The missing values are represented by -99 in the original file, which I later changed to NA for computational purposes.

Data Description

cincy_url<-"http://academic.udayton.edu/kissock/http/Weather/gsod95-current/OHCINCIN.txt"
cincy_data<-read.table(cincy_url, sep ="", header =FALSE, col.names=c("month","day","year","avg_temp"))
head(cincy_data)
month day year avg_temp
1 1 1995 41.1
1 2 1995 22.2
1 3 1995 22.8
1 4 1995 14.9
1 5 1995 9.5
1 6 1995 23.8
## computations for printing inline in summary statistics below
num_var<-ncol(cincy_data)
num_row<-nrow(cincy_data)
cincy_data$avg_temp[cincy_data$avg_temp==-99] <- NA
n_miss<-sum(is.na(cincy_data))
mean_temp<-mean(cincy_data$avg_temp, na.rm=TRUE)
med_temp<-median(cincy_data$avg_temp, na.rm=TRUE)
min_temp<-min(cincy_data$avg_temp, na.rm=TRUE)
max_temp<-max(cincy_data$avg_temp, na.rm=TRUE)

Summary statistics

  • Number of varibales = 4

  • Number of observations = 7963

  • Number of missing values = 14

  • Mean value of avg_temp = 54.7322934

  • Median value of avg_temp = 57.1

  • Minimum value of avg_temp = -2.2

  • Maximum value of avg_temp = 89.2

Data visualization

Average temperature by year

The following is a visualization of the average yearly temperature from 1995 to present

ggplot(cincy_data, aes(x=factor(year), y=avg_temp)) + 
  stat_summary(fun.y="mean", geom="bar", fill="red")

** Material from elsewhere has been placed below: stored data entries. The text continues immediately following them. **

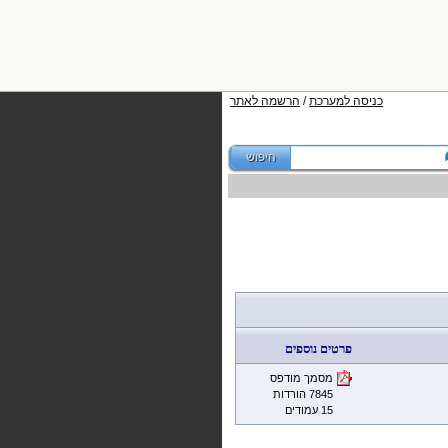
כניסה למערכת
/
הרשמה לאתר
פרטים נוספים
מסמך מודפס
7845 הורדות
15 עמודים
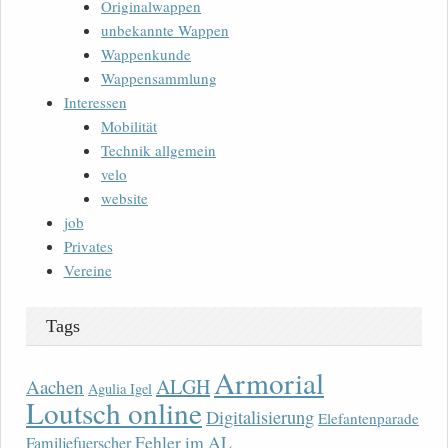
Originalwappen
unbekannte Wappen
Wappenkunde
Wappensammlung
Interessen
Mobilität
Technik allgemein
velo
website
job
Privates
Vereine
Tags
Armorial
ALGH
Aachen
Agulia Igel
Loutsch online
Digitalisierung
Elefantenparade
Fehler im AL
Familjefuerscher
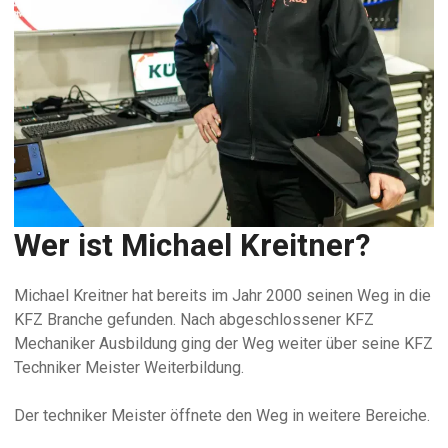
Wer ist Michael Kreitner?
Michael Kreitner hat bereits im Jahr 2000 seinen Weg in die
KFZ Branche gefunden. Nach abgeschlossener KFZ
Mechaniker Ausbildung ging der Weg weiter über seine KFZ
Techniker Meister Weiterbildung.
Der techniker Meister öffnete den Weg in weitere Bereiche.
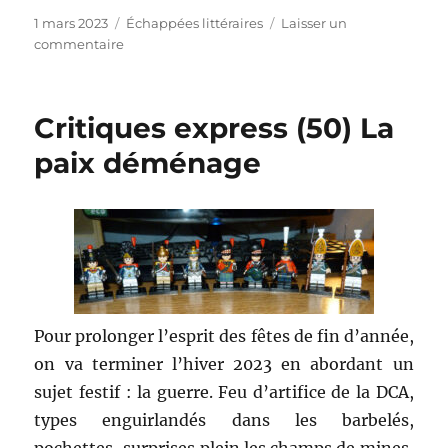
Publié
Catégories
1 mars 2023
Échappées littéraires
Laisser un
le
sur
commentaire
Nécroville
–
Ian
Critiques express (50) La
McDonald
paix déménage
Pour prolonger l’esprit des fêtes de fin d’année,
on va terminer l’hiver 2023 en abordant un
sujet festif : la guerre. Feu d’artifice de la DCA,
types enguirlandés dans les barbelés,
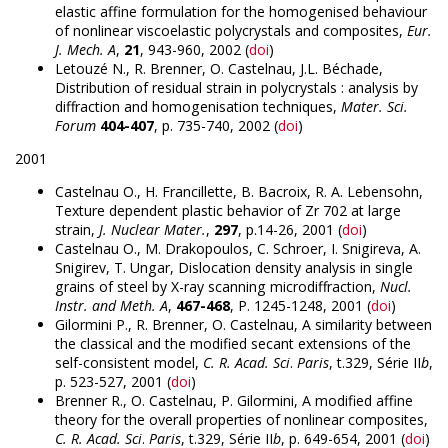
elastic affine formulation for the homogenised behaviour
of nonlinear viscoelastic polycrystals and composites,
Eur.
J. Mech. A
,
21
, 943-960, 2002 (
doi
)
Letouzé N., R. Brenner, O. Castelnau, J.L. Béchade,
Distribution of residual strain in polycrystals : analysis by
diffraction and homogenisation techniques,
Mater. Sci.
Forum
404-407
, p. 735-740, 2002 (
doi
)
2001
Castelnau O., H. Francillette, B. Bacroix, R. A. Lebensohn,
Texture dependent plastic behavior of Zr 702 at large
strain,
J. Nuclear Mater.
,
297
, p.14-26, 2001 (
doi
)
Castelnau O., M. Drakopoulos, C. Schroer, I. Snigireva, A.
Snigirev, T. Ungar, Dislocation density analysis in single
grains of steel by X-ray scanning microdiffraction,
Nucl.
Instr. and Meth. A
,
467-468
, P. 1245-1248, 2001 (
doi
)
Gilormini P., R. Brenner, O. Castelnau, A similarity between
the classical and the modified secant extensions of the
self-consistent model,
C. R. Acad. Sci
.
Paris
, t.329, Série II
b
,
p. 523-527, 2001 (
doi
)
Brenner R., O. Castelnau, P. Gilormini, A modified affine
theory for the overall properties of nonlinear composites,
C. R. Acad. Sci
.
Paris
, t.329, Série II
b
, p. 649-654, 2001 (
doi
)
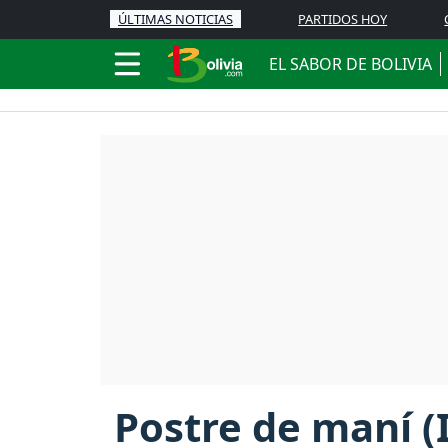
ÚLTIMAS NOTICIAS
PARTIDOS HOY
EL SABOR DE BOLIVIA
Postre de maní (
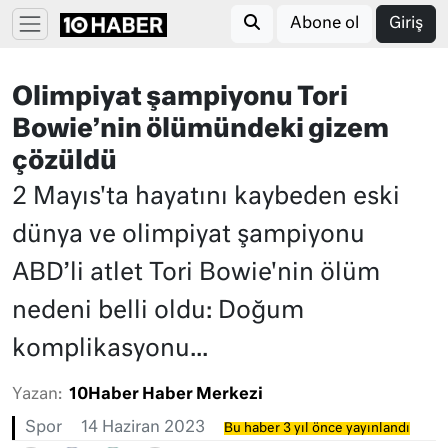
Abone ol
Giriş
Olimpiyat şampiyonu Tori
Bowie’nin ölümündeki gizem
çözüldü
2 Mayıs'ta hayatını kaybeden eski
dünya ve olimpiyat şampiyonu
ABD’li atlet Tori Bowie'nin ölüm
nedeni belli oldu: Doğum
komplikasyonu...
Yazan:
10Haber Haber Merkezi
Spor
14 Haziran 2023
Bu haber 3 yıl önce yayınlandı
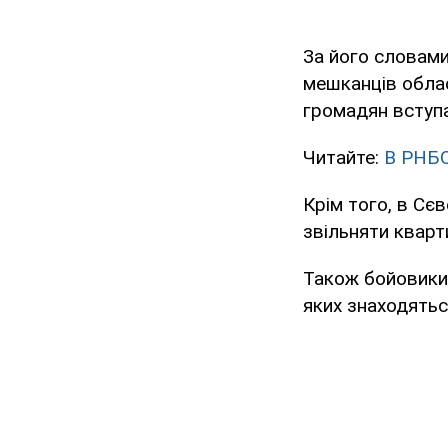
За його словами
мешканців облас
громадян вступа
Читайте:
В РНБО
Крім того, в Сє
звільняти кварт
Також бойовики
яких знаходятьс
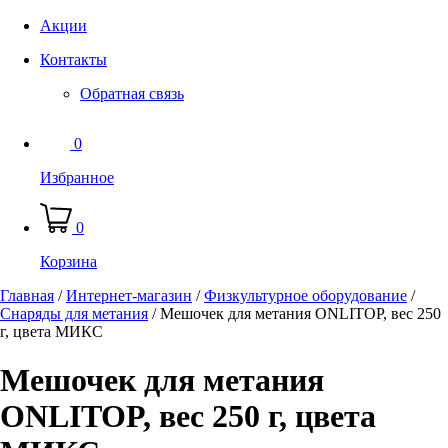
Акции
Контакты
Обратная связь
0
Избранное
0
Корзина
Главная
/
Интернет-магазин
/
Физкультурное оборудование
/
Снаряды для метания
/
Мешочек для метания ONLITOP, вес 250
г, цвета МИКС
Мешочек для метания
ONLITOP, вес 250 г, цвета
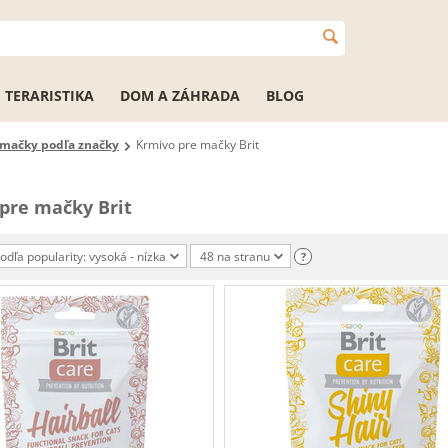
TERARISTIKA
DOM A ZÁHRADA
BLOG
 mačky podľa značky
Krmivo pre mačky Brit
pre mačky Brit
podľa popularity: vysoká - nízka
48 na stranu
?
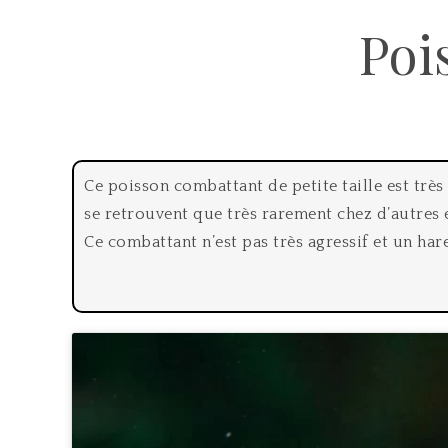
Poi
Ce poisson combattant de petite taille est très
se retrouvent que très rarement chez d’autres 
Ce combattant n’est pas très agressif et un har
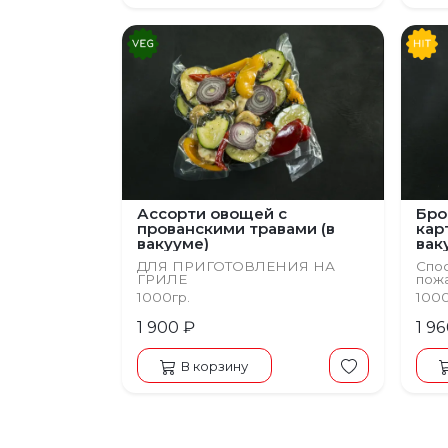
Ассорти овощей с
Бро
прованскими травами (в
кар
вакууме)
вак
ДЛЯ ПРИГОТОВЛЕНИЯ НА
Спос
ГРИЛЕ
пожа
1000гр.
100
1 900 ₽
1 9
В корзину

Average temperature by month

The following is a visualization of the temperature variation by month, based on the daily avrage temperature data from 1995 to present

ggplot(cincy_data, aes(x=factor(month), y=avg_temp)) + 
  stat_summary(fun.y="mean", geom="bar", fill="blue")

Average monthly temperature across years

The follwing visualization shows the variation of the average monthly temperature across all the years from 1995 to present

ggplot(cincy_data, aes(x=factor(month), y=avg_temp)) + 
  stat_summary(fun.y="mean", geom="bar", fill="green", color="black") +
  facet_wrap(~year)